Start of TASK INPUT

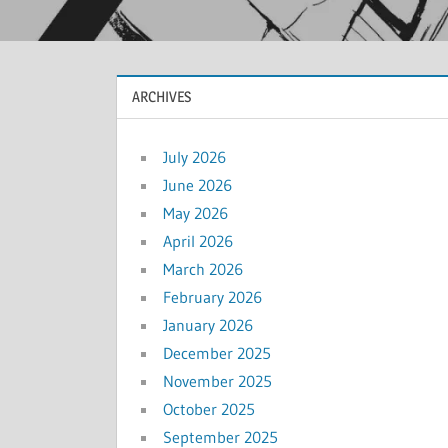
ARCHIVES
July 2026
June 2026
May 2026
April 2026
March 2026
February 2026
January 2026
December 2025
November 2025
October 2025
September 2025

End of TASK INPUT
Start of TASK INPUT

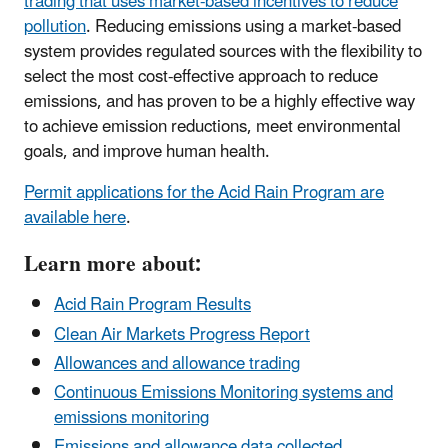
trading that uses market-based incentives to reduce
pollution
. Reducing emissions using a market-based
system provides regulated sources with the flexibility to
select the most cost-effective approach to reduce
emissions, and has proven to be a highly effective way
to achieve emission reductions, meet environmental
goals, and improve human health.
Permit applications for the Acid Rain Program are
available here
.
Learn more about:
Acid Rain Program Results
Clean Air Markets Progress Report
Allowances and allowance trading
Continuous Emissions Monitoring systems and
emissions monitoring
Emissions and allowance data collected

End of TASK INPUT
Start of TASK INPUT

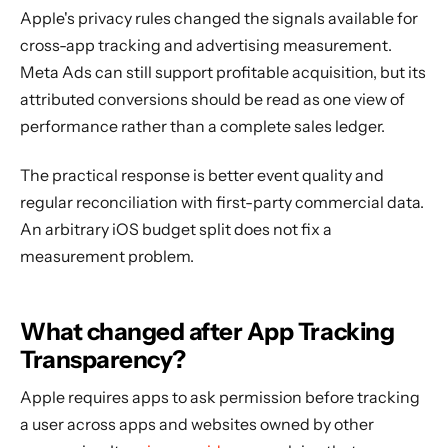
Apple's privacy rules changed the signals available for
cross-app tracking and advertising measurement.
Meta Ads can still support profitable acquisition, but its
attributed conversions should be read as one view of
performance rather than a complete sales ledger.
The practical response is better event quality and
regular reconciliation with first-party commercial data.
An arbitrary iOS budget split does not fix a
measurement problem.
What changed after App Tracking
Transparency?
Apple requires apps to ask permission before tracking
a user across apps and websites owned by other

End of TASK INPUT

▶ _WHAT IS EXPECTED_: Search the listing for the string "Rain". Copy each line where it is found.

▶ _WRITTEN RESPONSE_:
Permit applications for the Acid Rain Program are
Acid Rain Program Results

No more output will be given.